Balance modeling uses multiregression, CHAID, and other analytic tools to find those 25,000 additional names within the cooperative database that were not initially chosen for the merge/purge. Those names “balance” out your mailing.
The mysterious part is that, by and large, “balance” names tend to respond every bit as well as the front-end prospects. That’s counterintuitive, since balance names turn up after you’ve done your “best” list selections. It may be that balance names are more recent than front-end names (which, while they may match the traits of your best buyers, aren’t necessarily recent buyers), or it may be that they receive less mail than those “best” names. Whatever the reason, balance modeling works, and it’s a big idea in prospecting. Although it requires an extra step in mail preparation, it’s well worth the effort.
9. Out-of-category modeling. This is a fairly recent prospecting concept that adds a twist to using a cooperative database. It’s simple, it works, and like balance modeling, it’s counterintuitive. Say you’re a gifts cataloger and you want 100,000 prospect names. Normally you’d use synergy modeling to pick those names from among the gifts mailers within the cooperative universe. These prospect names would ideally look like your own customers in terms of buying behavior, demographics, and purchase history.
But with out-of-category modeling, you fish for prospects in different parts of the cooperative universe. You might, for instance, try food categories, or apparel. In each case, you’re likely to find prospects that “look” a lot like your buyers but simply haven’t made many gift purchases. They are big buyers of other merchandise categories, and for that reason alone, they might be likely to respond to a mailing-plus they are underpromoted by gifts mailers.
10. Aggregated specific product purchase data. This is the next Big Idea, though it still has to overcome some fairly substantial technical barriers. In essence, it would allow us to prospect for customers based on actual items purchased. Instead of “knowing” that Customer X spent $250-$500 on shoes at Talbots, you would know that Customer X spent $325 on two pairs of size-seven mid-heel pumps, one red, one blue. You would also know that she bought a $75 tartan umbrella from Brooks Brothers and a $395 beige designer suit from Barrie Pace, size 12.

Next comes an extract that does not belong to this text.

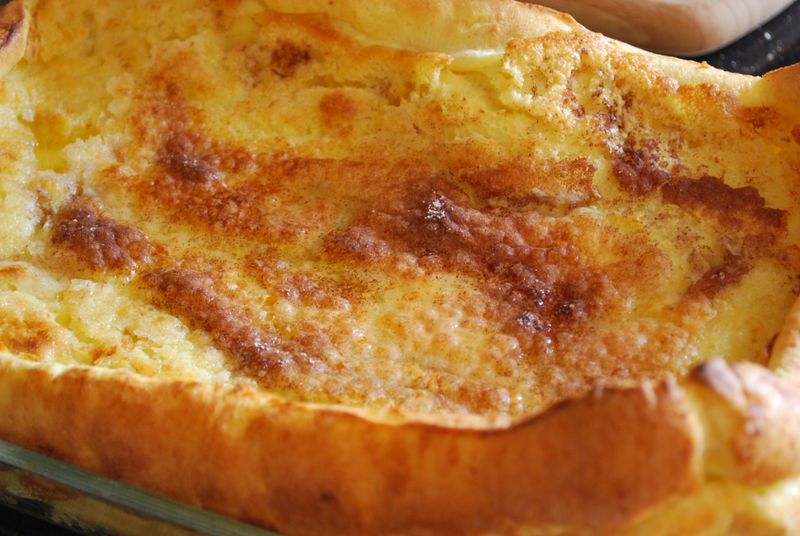 Image resolution: width=800 pixels, height=536 pixels. In order to click on table in this screenshot , I will do `click(768, 44)`.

So far, of course, the list industry isn’t set up to track and submit that data. Every company uses different item codes; we don’t all agree that blue mid-heel pumps should be coded MHP227B. Moreover, it’s not the item select itself that makes the difference in prospecting; it’s the aggregation of the data. With it, you can create a pattern for making specific, reliable purchase predictions. If you’ve ever ordered from online bookseller Amazon.com, you know what I mean. Because of its computerized word-recognition tracking system, Amazon.com analyzes your history each time you make a purchase and suggests what else you might want to buy.

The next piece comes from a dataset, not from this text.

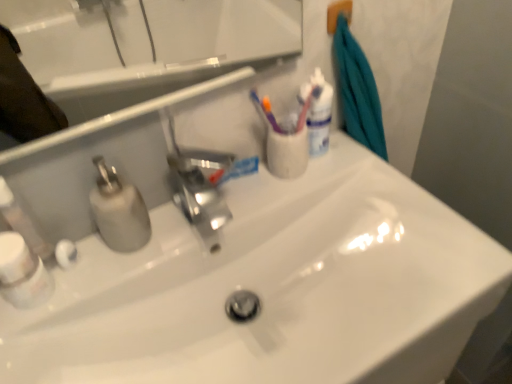 What are the coordinates of `vacant area located to the right-hand side of white glossy toothpaste at center` in the screenshot? It's located at (308, 177).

This development, which can be done only in a co-op data environment, could revolutionize prospecting. Eventually, it could even revolutionize catalogs. Think of it: Right now, many catalogs are very general, throwing lots of products out there in the hope that something will be a hit. With aggregated specific product purchase data, we could know with reasonable certainty that a customer is interested only in sterling silver picture frames or wicker furniture. In time, catalogs would become more vertical, more niche-oriented. Customer lists would become smaller and more vertical. And we’d all see much higher response rates.
We’re still some years away from this prospecting advance. But I’ll be watching it develop with interest. If we’ve come this far in 30 years, imagine what the next 30 could bring.